ASSIGNMENT
Report every line of the records beneath this task that holds the string "Developer".
┌─ LISTED ENTRIES
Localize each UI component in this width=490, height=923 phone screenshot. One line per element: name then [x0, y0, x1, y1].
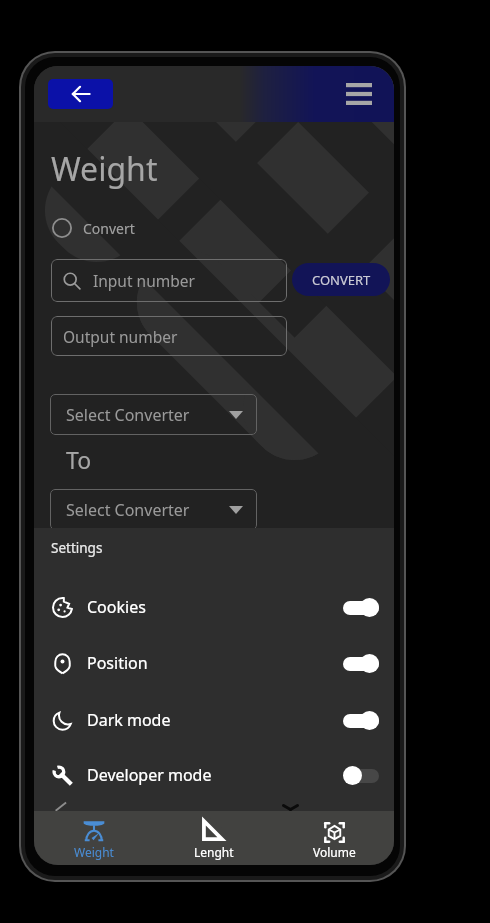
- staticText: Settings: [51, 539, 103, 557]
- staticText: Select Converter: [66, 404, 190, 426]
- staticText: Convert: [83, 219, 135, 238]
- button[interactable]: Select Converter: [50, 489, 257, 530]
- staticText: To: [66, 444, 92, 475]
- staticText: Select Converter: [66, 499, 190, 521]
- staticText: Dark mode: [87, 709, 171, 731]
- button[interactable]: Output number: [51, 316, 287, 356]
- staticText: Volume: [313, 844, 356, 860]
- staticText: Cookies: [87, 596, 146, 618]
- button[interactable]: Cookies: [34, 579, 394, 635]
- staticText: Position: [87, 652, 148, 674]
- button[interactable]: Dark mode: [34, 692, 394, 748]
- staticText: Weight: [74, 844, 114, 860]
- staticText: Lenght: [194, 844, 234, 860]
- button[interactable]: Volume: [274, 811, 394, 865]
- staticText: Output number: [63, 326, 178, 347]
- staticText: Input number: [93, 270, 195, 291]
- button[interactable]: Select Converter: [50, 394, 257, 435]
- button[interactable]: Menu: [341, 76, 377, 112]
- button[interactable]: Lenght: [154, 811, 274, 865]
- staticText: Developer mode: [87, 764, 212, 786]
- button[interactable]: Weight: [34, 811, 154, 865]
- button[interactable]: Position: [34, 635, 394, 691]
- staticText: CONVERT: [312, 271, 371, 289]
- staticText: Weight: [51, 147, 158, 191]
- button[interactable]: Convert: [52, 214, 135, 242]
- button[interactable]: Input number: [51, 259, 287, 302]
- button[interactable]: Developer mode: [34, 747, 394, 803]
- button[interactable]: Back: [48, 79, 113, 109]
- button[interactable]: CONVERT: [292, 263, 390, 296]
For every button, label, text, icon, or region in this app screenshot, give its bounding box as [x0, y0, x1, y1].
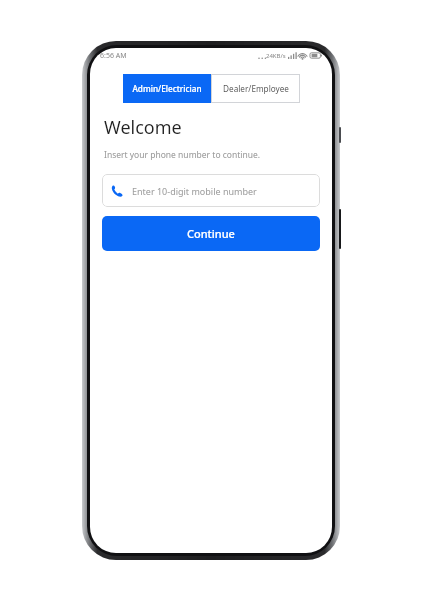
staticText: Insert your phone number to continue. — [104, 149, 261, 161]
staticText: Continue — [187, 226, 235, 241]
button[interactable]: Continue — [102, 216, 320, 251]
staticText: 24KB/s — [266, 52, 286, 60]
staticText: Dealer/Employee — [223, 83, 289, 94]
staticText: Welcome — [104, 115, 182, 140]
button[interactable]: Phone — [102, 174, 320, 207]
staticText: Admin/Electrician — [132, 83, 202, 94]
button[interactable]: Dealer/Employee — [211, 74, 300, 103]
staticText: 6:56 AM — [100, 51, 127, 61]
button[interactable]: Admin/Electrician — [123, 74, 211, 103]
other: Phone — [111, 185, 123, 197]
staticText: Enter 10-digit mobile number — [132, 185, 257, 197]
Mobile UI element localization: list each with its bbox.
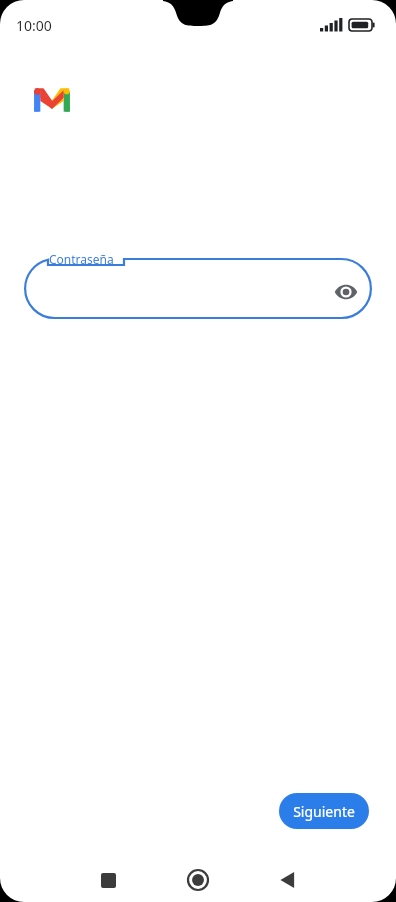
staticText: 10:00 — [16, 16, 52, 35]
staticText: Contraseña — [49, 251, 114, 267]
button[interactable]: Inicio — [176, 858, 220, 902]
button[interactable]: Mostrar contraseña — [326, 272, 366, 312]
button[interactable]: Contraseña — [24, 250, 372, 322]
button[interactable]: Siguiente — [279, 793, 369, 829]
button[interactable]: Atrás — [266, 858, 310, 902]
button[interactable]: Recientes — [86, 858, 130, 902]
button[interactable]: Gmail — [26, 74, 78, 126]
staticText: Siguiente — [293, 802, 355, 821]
└─
┌─ LISTED ENTRIES
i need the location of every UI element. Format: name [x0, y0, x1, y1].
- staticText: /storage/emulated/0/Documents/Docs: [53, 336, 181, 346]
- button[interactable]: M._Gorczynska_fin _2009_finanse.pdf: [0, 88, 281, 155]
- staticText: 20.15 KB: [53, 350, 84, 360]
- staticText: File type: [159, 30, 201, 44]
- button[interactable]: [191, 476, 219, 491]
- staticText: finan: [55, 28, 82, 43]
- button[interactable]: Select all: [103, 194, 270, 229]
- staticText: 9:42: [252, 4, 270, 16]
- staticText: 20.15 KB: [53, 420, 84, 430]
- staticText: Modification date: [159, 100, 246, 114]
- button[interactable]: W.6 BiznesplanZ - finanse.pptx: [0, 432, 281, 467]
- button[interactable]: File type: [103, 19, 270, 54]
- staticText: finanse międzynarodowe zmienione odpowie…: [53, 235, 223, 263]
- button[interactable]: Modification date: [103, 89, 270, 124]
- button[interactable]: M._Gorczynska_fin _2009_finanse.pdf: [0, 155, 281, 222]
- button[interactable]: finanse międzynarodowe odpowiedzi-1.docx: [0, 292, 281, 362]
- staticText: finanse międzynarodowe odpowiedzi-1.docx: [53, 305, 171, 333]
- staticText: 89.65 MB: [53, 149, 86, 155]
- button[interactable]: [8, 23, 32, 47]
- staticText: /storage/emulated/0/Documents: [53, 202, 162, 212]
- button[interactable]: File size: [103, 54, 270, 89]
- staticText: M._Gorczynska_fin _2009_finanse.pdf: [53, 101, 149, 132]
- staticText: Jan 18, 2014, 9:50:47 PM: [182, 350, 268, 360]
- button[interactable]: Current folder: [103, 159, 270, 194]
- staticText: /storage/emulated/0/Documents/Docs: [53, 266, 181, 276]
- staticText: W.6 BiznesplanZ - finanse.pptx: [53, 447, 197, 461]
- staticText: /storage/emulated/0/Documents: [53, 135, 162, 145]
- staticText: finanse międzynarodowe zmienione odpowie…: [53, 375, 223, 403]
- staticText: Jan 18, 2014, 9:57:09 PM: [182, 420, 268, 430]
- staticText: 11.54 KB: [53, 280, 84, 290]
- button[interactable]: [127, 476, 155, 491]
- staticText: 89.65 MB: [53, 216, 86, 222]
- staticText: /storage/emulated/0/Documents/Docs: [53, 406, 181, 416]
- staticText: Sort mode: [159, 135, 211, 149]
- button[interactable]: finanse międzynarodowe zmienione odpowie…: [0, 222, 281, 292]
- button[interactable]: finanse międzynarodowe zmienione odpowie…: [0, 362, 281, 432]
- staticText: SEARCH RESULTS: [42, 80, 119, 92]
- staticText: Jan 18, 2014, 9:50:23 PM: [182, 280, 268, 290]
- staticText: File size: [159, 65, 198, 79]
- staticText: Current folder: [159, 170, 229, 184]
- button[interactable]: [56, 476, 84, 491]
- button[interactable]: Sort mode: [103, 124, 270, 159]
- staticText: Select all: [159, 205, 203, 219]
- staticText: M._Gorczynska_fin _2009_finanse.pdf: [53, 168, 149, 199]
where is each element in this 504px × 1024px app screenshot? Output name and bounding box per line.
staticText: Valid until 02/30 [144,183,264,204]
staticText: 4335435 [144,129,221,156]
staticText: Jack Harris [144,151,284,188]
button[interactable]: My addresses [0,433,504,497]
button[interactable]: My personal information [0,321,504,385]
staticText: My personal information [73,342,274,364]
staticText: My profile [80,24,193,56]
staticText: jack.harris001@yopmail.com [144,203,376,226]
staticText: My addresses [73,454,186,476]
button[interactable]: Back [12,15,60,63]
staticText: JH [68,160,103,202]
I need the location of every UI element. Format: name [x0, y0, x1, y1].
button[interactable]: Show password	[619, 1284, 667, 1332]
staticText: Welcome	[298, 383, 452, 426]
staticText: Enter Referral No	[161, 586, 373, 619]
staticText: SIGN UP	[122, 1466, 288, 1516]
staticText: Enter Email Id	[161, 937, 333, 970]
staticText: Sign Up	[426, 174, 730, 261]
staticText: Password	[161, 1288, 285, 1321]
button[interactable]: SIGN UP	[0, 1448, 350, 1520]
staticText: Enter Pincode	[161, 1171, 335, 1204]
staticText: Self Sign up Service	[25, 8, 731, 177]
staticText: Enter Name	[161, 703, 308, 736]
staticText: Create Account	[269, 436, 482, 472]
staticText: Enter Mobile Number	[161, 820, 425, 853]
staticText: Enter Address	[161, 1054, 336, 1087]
└─
┌─ LISTED ENTRIES
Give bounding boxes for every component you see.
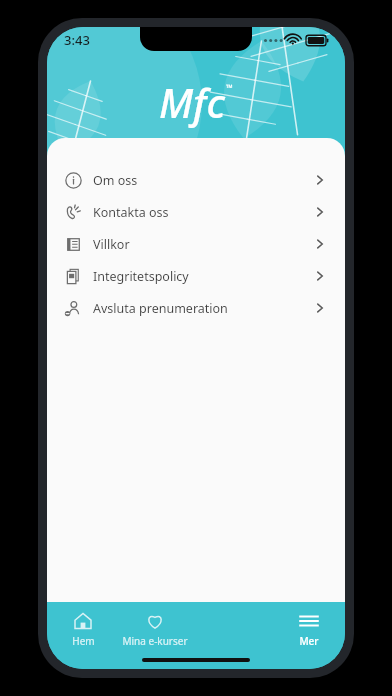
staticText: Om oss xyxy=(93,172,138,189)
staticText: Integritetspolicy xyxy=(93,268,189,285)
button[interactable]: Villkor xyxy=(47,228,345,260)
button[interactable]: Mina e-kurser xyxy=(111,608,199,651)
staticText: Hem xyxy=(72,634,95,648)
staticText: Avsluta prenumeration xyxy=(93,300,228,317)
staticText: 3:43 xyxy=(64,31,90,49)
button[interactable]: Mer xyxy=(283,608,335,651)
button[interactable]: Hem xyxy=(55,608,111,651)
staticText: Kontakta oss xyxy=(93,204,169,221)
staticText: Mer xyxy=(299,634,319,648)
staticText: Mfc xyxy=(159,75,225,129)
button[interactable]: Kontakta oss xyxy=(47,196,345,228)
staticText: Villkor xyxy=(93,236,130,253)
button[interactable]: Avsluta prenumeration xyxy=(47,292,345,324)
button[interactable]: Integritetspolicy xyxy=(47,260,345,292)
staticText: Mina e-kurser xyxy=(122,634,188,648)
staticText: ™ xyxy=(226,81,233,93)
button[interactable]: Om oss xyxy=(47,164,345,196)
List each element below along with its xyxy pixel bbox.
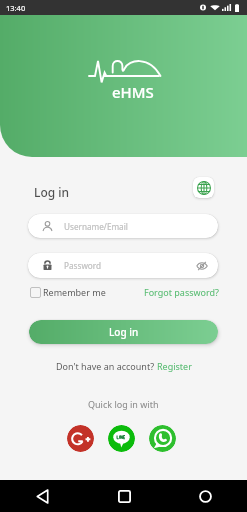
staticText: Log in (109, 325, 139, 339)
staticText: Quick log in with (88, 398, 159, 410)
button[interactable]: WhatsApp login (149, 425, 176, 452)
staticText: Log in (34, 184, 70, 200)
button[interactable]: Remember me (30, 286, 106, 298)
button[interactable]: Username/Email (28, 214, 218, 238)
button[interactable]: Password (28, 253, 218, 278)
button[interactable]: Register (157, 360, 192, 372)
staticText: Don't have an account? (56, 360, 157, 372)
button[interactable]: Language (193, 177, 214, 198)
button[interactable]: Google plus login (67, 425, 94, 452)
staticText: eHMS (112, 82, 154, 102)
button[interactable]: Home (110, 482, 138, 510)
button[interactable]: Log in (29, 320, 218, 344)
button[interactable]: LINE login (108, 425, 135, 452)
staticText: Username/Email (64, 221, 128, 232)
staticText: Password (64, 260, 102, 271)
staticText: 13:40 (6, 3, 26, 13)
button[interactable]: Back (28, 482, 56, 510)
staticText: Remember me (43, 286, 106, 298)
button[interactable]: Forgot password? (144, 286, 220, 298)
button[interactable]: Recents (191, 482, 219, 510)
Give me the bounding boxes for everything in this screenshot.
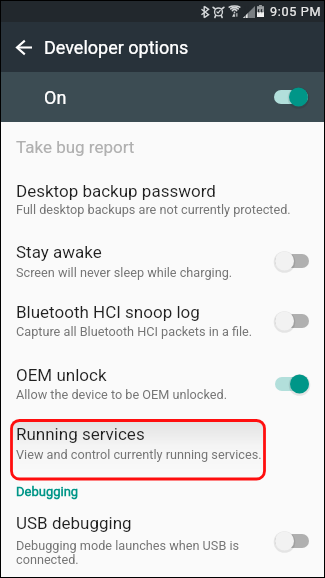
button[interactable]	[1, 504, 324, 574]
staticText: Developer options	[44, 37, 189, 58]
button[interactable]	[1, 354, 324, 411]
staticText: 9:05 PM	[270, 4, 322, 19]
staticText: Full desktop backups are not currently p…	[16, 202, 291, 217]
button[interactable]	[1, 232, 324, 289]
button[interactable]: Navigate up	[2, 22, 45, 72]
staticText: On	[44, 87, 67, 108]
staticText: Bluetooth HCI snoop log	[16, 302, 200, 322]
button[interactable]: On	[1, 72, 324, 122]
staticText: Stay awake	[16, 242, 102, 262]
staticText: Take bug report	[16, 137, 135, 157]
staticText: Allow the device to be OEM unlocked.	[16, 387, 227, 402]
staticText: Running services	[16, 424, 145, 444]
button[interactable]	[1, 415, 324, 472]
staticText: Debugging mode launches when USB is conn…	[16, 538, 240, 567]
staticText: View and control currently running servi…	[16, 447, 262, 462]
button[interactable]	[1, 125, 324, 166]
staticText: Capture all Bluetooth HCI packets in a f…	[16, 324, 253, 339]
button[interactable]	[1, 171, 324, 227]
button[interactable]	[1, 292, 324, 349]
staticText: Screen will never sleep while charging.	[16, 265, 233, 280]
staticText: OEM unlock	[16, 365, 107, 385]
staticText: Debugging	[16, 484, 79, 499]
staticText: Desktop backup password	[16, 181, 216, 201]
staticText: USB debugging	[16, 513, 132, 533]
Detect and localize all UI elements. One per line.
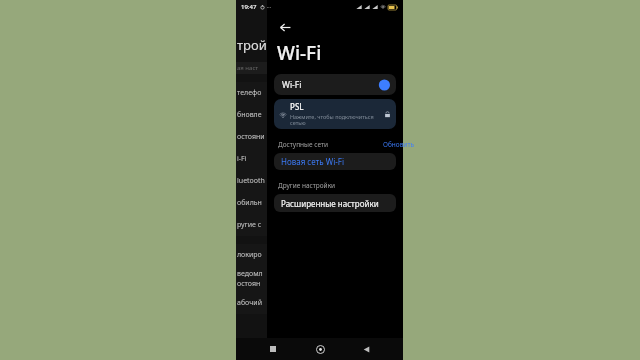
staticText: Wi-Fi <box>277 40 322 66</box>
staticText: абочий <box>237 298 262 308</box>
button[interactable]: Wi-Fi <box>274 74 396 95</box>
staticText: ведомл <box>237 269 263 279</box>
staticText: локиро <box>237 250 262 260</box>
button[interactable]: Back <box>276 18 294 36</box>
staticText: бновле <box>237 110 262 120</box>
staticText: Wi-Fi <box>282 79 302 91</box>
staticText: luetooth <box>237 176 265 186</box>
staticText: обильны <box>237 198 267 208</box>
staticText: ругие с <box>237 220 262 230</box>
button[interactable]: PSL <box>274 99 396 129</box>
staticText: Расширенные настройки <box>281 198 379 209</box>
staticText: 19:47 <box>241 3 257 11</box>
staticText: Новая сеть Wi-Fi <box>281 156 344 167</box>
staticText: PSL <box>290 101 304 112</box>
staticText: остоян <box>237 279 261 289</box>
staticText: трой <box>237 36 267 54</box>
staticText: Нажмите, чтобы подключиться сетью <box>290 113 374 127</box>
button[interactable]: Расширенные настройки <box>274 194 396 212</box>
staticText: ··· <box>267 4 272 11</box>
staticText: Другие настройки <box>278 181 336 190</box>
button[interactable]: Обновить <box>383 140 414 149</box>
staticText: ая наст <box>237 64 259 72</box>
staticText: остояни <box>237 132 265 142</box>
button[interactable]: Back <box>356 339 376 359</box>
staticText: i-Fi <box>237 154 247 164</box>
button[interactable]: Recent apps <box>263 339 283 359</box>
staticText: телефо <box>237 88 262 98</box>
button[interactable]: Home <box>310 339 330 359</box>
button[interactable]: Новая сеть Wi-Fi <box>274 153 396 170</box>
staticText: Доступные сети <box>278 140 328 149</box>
└─
EXERCISE RESPONSE
- staticText: Developer mode: [87, 764, 212, 786]
- button[interactable]: Developer mode: [34, 747, 394, 803]
staticText: Developer options	[44, 37, 189, 58]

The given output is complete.